残念ながら私が訪れた日は6月の下旬。少し時期が早かったかな。ダイナミックな放水は見られませんでしたが、洪水吐から水がチビチビと流れ続けていました。
放水の時期は、ダムにとって絶好の撮影時期。私は他のダムで放水を見たことが何度もありますが、轟音を立てて流れ落ちる放水はいずれも見事なものです。アップで撮影すると凄い迫力を感じます。
夏の風物詩として地元に定着している「ゆる抜き」をお楽しみに。
【スゴイ建造物・建築物の紹介】
旅を続けていると、豊稔池ダムのような迫力のある建造物に出会ったりしますね。下記記事でそのような建造物・建築物について紹介します。
豊稔池ダムのダムカードの入手先
ダムファンの中には、ダムカードを収集している人も多いでしょう。豊稔池ダムもダムカードになっていて、配布場所は豊稔池ダムがある場所から少し離れています。
平日の配布場所は、豊稔池ダムの維持管理をしている「豊稔池土地改良区事務所」で、土・日・祝日は、「観音寺市大野原支所」ですよ。
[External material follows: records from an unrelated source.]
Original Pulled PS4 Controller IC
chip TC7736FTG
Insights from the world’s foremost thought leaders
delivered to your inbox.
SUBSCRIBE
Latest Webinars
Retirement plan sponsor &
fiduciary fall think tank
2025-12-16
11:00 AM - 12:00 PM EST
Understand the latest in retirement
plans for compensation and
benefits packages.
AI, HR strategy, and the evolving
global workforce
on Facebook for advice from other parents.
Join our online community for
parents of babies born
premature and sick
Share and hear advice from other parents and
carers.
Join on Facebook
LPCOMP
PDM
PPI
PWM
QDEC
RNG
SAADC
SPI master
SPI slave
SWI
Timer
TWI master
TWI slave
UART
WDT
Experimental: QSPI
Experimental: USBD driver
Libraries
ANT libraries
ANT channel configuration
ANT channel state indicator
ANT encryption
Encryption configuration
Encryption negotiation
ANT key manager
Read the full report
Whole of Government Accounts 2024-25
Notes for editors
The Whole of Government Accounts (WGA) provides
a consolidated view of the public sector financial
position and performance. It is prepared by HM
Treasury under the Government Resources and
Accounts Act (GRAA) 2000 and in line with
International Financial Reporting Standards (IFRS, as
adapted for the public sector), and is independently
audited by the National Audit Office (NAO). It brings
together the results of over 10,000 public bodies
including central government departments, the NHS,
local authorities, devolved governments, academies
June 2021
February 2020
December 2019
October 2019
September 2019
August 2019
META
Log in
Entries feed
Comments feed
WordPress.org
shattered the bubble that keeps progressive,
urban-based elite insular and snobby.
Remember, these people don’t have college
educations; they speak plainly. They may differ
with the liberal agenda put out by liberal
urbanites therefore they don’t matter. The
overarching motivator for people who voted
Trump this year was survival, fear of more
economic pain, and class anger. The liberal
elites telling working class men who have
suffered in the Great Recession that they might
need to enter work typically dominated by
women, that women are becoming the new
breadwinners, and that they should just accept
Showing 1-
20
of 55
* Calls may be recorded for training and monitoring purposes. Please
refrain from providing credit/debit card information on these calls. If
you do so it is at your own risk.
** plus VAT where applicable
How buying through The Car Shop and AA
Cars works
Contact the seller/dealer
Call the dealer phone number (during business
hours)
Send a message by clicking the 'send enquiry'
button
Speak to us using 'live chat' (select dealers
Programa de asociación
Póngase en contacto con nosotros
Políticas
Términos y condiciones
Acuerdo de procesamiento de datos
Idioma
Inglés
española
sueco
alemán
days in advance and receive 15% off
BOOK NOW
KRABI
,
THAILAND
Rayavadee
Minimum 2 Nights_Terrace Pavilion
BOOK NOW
ダムカードの入手には、豊稔池ダムと本人が一緒に移った写真や画像が必要ですので、忘れずに記念撮影をしておいて下さい。
- 豊稔池土地改良区事務所
- 住所:香川県観音寺市大野原町大野原1368-1
- 電話番号:0875-54-2035
- 配布時間 9:00~12:00、13:00~17:00
- 観音寺市大野原支所
- 住所:香川県観音寺市大野原町大野原1260-1
- 電話番号:0875-54-5700
- 配布時間 9:00~17:00
豊稔池ダムの基本情報とアクセス
住所 | 香川県観音寺市大野原町五郷田野々1050番地 |
電話番号 | 0875-23-3933(観音寺市経済部商工観光課) |
料金 | 無料 |
【アクセス】
- JR観音寺駅からタクシーで約20分
- JR観音寺駅からシャトルバスが出ています。(10:10に出発するバスのみ立ち寄ります)
- JR観音寺駅から「のりあいバス五郷高室線」に乗り、運転手に「豊稔池」と話して下さい。のりあいバスはバス停がなく、路線上ならばどこでも乗り降り自由です。
- 高松自動車道「大野原IC」から車で約15分
豊稔池ダムの駐車場
豊稔池遊水公園の駐車場が利用できます。(普通車約20台)
その他にも豊稔池の近くにある公衆トイレの駐車場では、5台ほど駐車できますね。(公衆トイレ用の駐車場なので長時間の駐車はお控え下さい)
まとめ
ダムファンの人、そうでない人も魅了する豊稔池ダム。
観音寺市の山奥にあり、周りの風景に溶け込みながら、中世ヨーロッパの古城のような重厚感を醸し出しています。
黒く変色した石積みの質感に魅了され、何度でも訪れたくなりますね。日本では、石積み式のマルチプルアーチダムはここでしか見れません。
歴史的にも貴重な豊稔池ダムを見学に、足を運んでみませんか。